So, these speeds are theoretical, a fact I stress strongly in my thesis.
I've found that for developing and improving kernels, kernel execution
time is crucial, since it stays constant across runs and speed can
quickly be measured by looking at the execution time.

So, I've added another table which, just for AES-128-ECB, tests constant
and shared memory with random data and zero bytes. The results speak for
themselves. The "Kernel" column is in milliseconds, the Speedup column
is simply column $6 / $4, meaning the speedup by using zero-bytes
instead of random bytes. This also shows why kernel-execution is
interesting: The small differences for shared memory would completely
vanish if one measured the whole chain of encryption, including
operations like memcpy which really do differ across runs.

The table can be seen here:
http://avalon.hoffentlich.net/~heipei/tmp/zero_byte_performance.png

As for methodogoly regarding engine-cuda: I suggest you keep advertising
the speed of the engine using the whole chain of computation, like you
do now. For developing new algorithms, comparing just the execution time
of the kernel is the only way to notice subtle differences. When you
change one tiny statement and want to know whether it performs faster,
you just can't use the 'openssl speed' command imho.

Greetings,
Jojo

Johannes Gilger

unread,

Mar 28, 2011, 4:07:22 AM3/28/11

to engine-...@googlegroups.com

On 25/03/11 17:51, Paolo Margara wrote:
> > I've implemented all my ciphers (AES, BF, CAST, Camellia, DES, IDEA) in
> > CUDA and OpenCL, for ECB for now. They all work reasonably fast, even
> > with OpenCL.
> Do you have implemented them for both encrypt and decrypt?
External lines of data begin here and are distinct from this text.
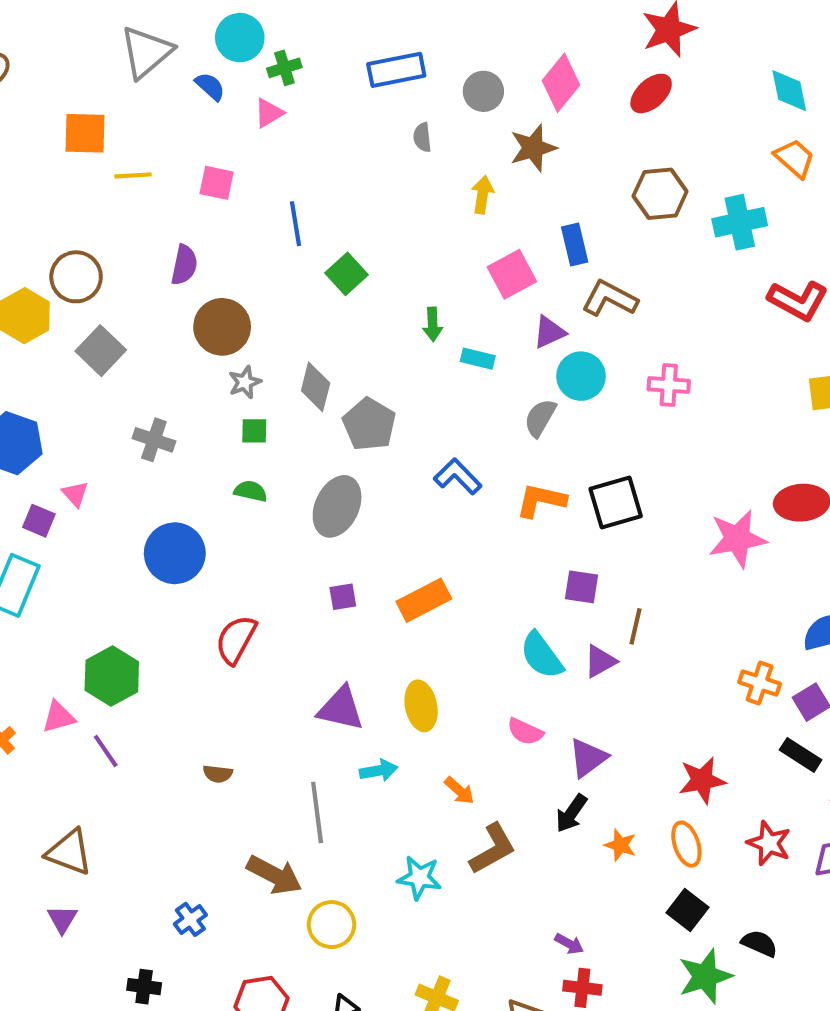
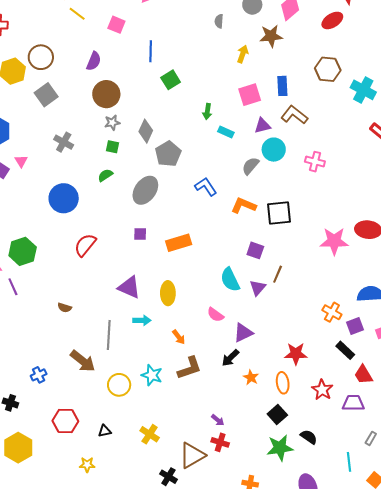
yellow line: (133, 175) -> (77, 14), turned 30
cyan cross: (740, 222) -> (363, 90), turned 30
green semicircle: (251, 491) -> (105, 175), turned -56
purple triangle: (600, 661) -> (258, 288), turned -30
yellow circle: (331, 925) -> (119, 385), moved

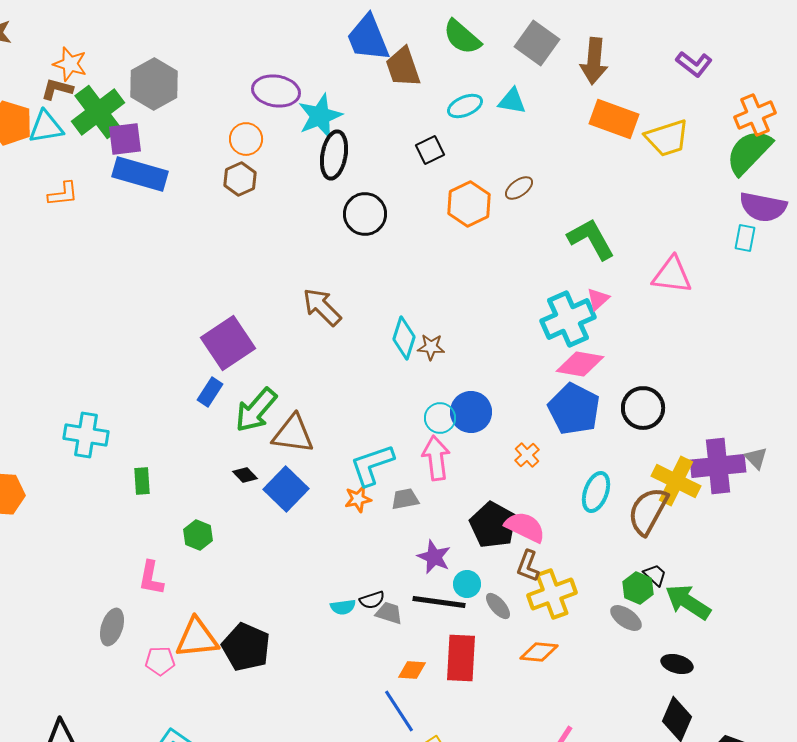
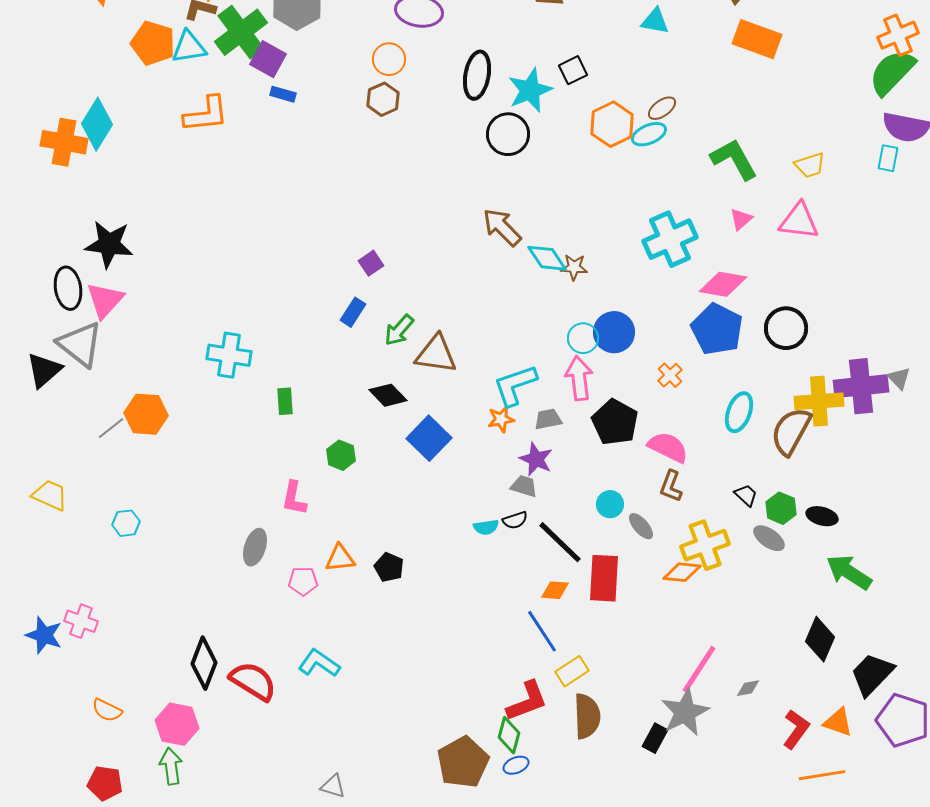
cyan ellipse: (465, 106) -> (649, 134), moved
cyan star: (320, 116) -> (530, 90), moved
yellow trapezoid: (667, 138) -> (810, 165), moved, size x0.7
purple square: (125, 139) -> (268, 59), turned 36
blue rectangle: (140, 174) -> (283, 94), size x0.5
orange L-shape: (63, 194) -> (206, 114), size x1.5
pink triangle: (672, 275) -> (799, 221), moved
brown arrow: (322, 307) -> (502, 227), moved
cyan cross: (568, 319) -> (670, 239), moved
cyan diamond: (404, 338) -> (547, 258), turned -51
purple square: (228, 343) -> (371, 263), size x0.5
green arrow: (256, 410) -> (399, 330), size x0.7
black diamond: (245, 475) -> (388, 395), size x1.5
yellow cross: (676, 481) -> (819, 401), turned -30
blue square: (286, 489) -> (429, 438), moved
black pentagon: (493, 525) -> (615, 422), moved
purple star: (434, 557) -> (536, 459), moved
black trapezoid: (655, 575) -> (746, 495), moved
yellow cross: (552, 594) -> (705, 545), moved
black line: (439, 602) -> (560, 542), moved, turned 36
green arrow: (688, 602) -> (849, 572), moved
gray trapezoid: (389, 613) -> (524, 486), moved
orange triangle: (197, 638) -> (340, 558), size x0.7
black pentagon: (246, 647) -> (389, 567), size x0.6
black ellipse: (677, 664) -> (822, 516), moved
I've implemented ECB encrypt for all of the algorithms, but only
implemented decryption for all AES modes as well as DES. I didn't spend
further time on the other algorithms, but in most cases decryption works
out to simply reversing the operations performed for encryption, so in
most cases it should be half an hour worth of programming.

> > I'm currently exploring a lot of details about the algorithms and
> > especially they way they are benchmarked, all of which will go into my
> > thesis.
> This is a good thing, it's a problem for you to send me a pdf copy of
> your work to insert into the wiki of the project (or for my personal use
> if it's a problem for you make public available your thesis)?

No, I don't think this will be a problem. I hope I'll be happy enough
with my results to make them public ;)

> > I suspect it does so to conserve time when
> > creating the buffers, and it doesn't matter for CPUs because memory
> > access is equally expensive. However, for the GPU this makes a
> > significant difference.
> I think this is true when you build the engine with the default option
> that put T-table into constant memory, if you build the engine with the
> option '--disable-ttableconstant' (that put the T-table into shared
> memory) I think there won't be much difference. If you have some time to
> spend to verify it...

Yes, I did those test with a the constant-table version of AES. I've
repeated these tests with the shared-table approach. Just as an example:

AES-128-ECB with zero-bytes:
- Constant table: 3376 Mb/s
- Shared table: 2861 Mb/s

AES-128-ECB with random bytes:
- Constant table: 956 Mb/s
- Shared table: 2932 Mb/s

These test were performed on my 8600 GT using 8MB-blocks of data. I only
measure the kernel execution time and the megabit/s reflect the
theoretical performance, if memcpy to and from the device are not taken
into account (I'm doing this for my thesis at the moment, to supplement
the benchmarks using openssl-speed).

So, yeah, for zero bytes, which is openssl speed, the constant tables
work better. But for production use the constant tables are next to
useless and we should really consider making shared tables the default,
so that configure needs an explicity argument to enable constant tables.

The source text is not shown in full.